Ok, occhio al maestro giusto. Altrimenti sono guai. Eh sì, la questione fa venire il mal di testa. Scegliere il corso adatto per il proprio pargolo non è una cosa da poco
Violino, pianoforte, percussioni, quello che si vuole. Questione non secondaria, in un clima nel quale si mette sotto accusa – ormai giustamente – un sistema che tratta l’educazione musicale come una Cenerentola, in una società, come di recente ha fatto notare sulle pagine del “Sole 24 Ore” il musicologo Quirino Principe, che non favorisce il ricambio generazionale nelle sale da concerto, col rischio di ritrovarsi vuote le platee del futuro prossimo, causa l’estinzione, come i dinosauri, del canuto pubblico tifoso della Classica, ancora in vita. Che fare per reagire è presto detto – col gusto della provocazione -: mandiamoli tutti a lezione, i piccoli, dall’età di cinque anni in poi. Occhio all’ambizione fuori scala e alle speranze – nel 99% delle volte solo dei genitori – di trasformare i principini di casa in Vivaldi, Paganini e Mozart e altre star del genere. E occhio, soprattutto, al corso che si sceglie. Si fa presto infatti a dire: “studio”.
Capita di vedere sulle cancellate dei più diversi istituti e plessi del Belpaese campeggiare annunci della serie “piccolo conservatorio 6-12 anni”, “laboratorio musica piccini”, “coro gospel bimbi”, “lezioni private di arpa per bambine” e avanti così, fino allo sfinimento. È il mercato musica & infanzia. Di primo acchito niente di male, un soggetto domanda un soggetto offre. Ma a pensarci su un attimo, un quesito sorge spontaneo. Anzi due, se non tre: ma qual è l’obiettivo dell’iscrizione? Che tipo di formazione si vuole? E soprattutto, che importanza dare alla musica? Iniziamo dall’ultima, solo per caso finita in coda.
Fatti salvi i professionisti, semi-professionisti e i cultori della materia (i figli dei quali molto spesso, e magari loro malgrado, sono destinati a votarsi allo strumento), ad altri va ricordato quanto ormai la scienza ha messo nero su bianco da anni e che viene ricordato dai media.
In sintesi: la musica fa bene ai piccoli (cervello, sviluppo, carattere, concentrazione e chi più ne ha più ne metta), ovvio, in generale a tutti.
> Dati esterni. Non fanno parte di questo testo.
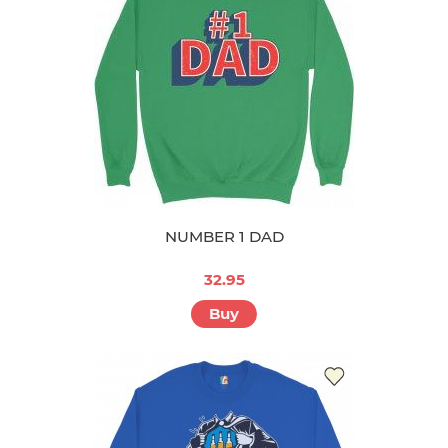
NUMBER 1 DAD
32.95
Buy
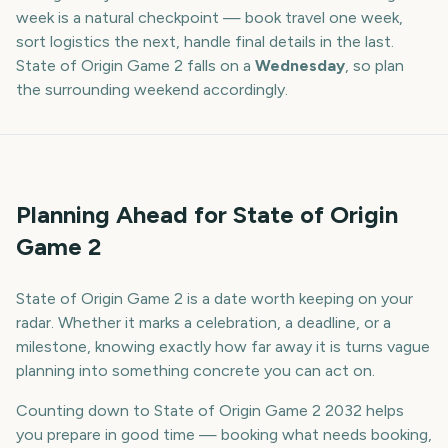
week is a natural checkpoint — book travel one week,
sort logistics the next, handle final details in the last.
State of Origin Game 2
falls on a
Wednesday
, so plan
the surrounding weekend accordingly.
Planning Ahead for State of Origin
Game 2
State of Origin Game 2 is a date worth keeping on your
radar. Whether it marks a celebration, a deadline, or a
milestone, knowing exactly how far away it is turns vague
planning into something concrete you can act on.
Counting down to State of Origin Game 2 2032 helps
you prepare in good time — booking what needs booking,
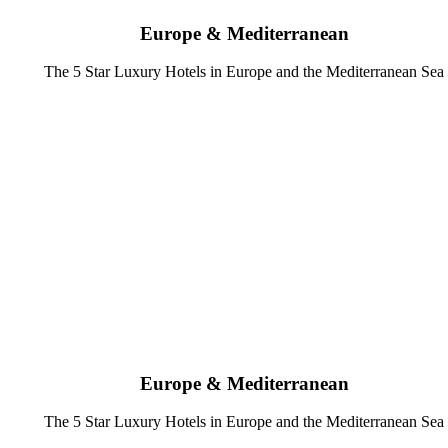
Europe & Mediterranean
The 5 Star Luxury Hotels in Europe and the Mediterranean Sea
Europe & Mediterranean
The 5 Star Luxury Hotels in Europe and the Mediterranean Sea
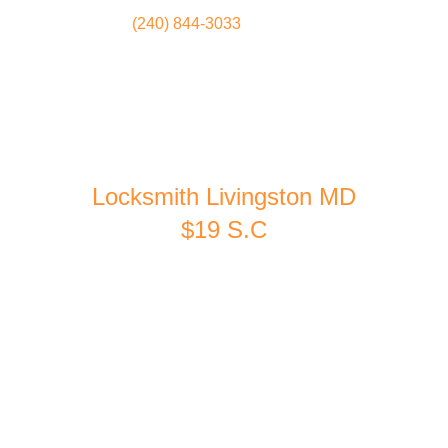
(240) 844-3033
Locksmith
Home
Locksmith Livingston MD
$19 S.C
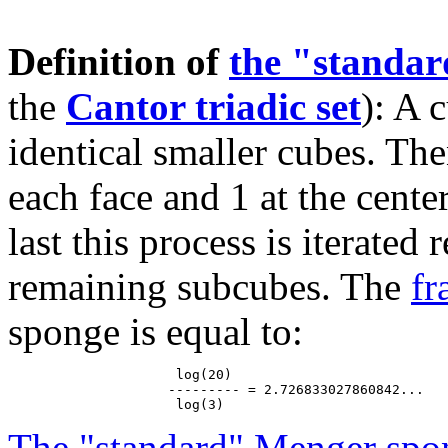
Definition of
the "standa
the
Cantor triadic set
): A 
identical smaller cubes. The
each face and 1 at the cente
last this process is iterated
remaining subcubes. The
fr
sponge is equal to:
                     log(20)

                    --------- = 2.726833027860842...

The "standard" Menger spo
Neurologi, psicologi e ricercatori lo hanno spiegato e lo spiegano in tutte le salse. Dunque studiare chitarra piuttosto che batteria o flauto non è una perdita di tempo. E se son rose fioriranno. Male che vada, dalla “semina” crescerà un individuo che nei suoi anni verdi ha avuto l’onore di frequentare un’arte, con un pezzettino in più di cultura, magari capace di stare con “interesse e beneficio” (non ultimo spirituale) in un auditorium. E non è dire poco.
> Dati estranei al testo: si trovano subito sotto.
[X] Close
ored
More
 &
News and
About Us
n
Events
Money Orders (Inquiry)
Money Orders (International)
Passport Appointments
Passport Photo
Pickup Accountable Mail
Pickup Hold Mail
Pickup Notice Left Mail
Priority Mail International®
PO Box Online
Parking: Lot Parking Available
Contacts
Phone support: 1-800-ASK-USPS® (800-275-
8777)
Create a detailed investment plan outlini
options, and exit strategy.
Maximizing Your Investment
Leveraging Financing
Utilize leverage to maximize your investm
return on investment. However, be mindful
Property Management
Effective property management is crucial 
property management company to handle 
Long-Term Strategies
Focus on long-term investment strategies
Da qui la formazione da scegliere. Un suggerimento da casalinga di Voghera (chissà, da fanciulla avrà studiato violoncello): prima dell’iscrizione informarsi bene su chi c’è dall’altra parte della “barricata”. Tra i docenti preparati, appassionati, capaci di porsi in maniera adeguata ai bambini, a volte si scoprono “prof” che, insomma, considerano l’insegnamento come una facile macchinetta per far soldi. Controllare gli attestati, i metodi, le tariffe.
Resta l’ultimo ragionamento, l’obiettivo della scelta. Quasi inutile dire che Conservatori, Civiche e istituti parificati fanno la parte del leone, nel senso che offrono “scuole” organizzate, iter didattici a lungo collaudati, musica di insieme e condivisione. E questo non è dire poco.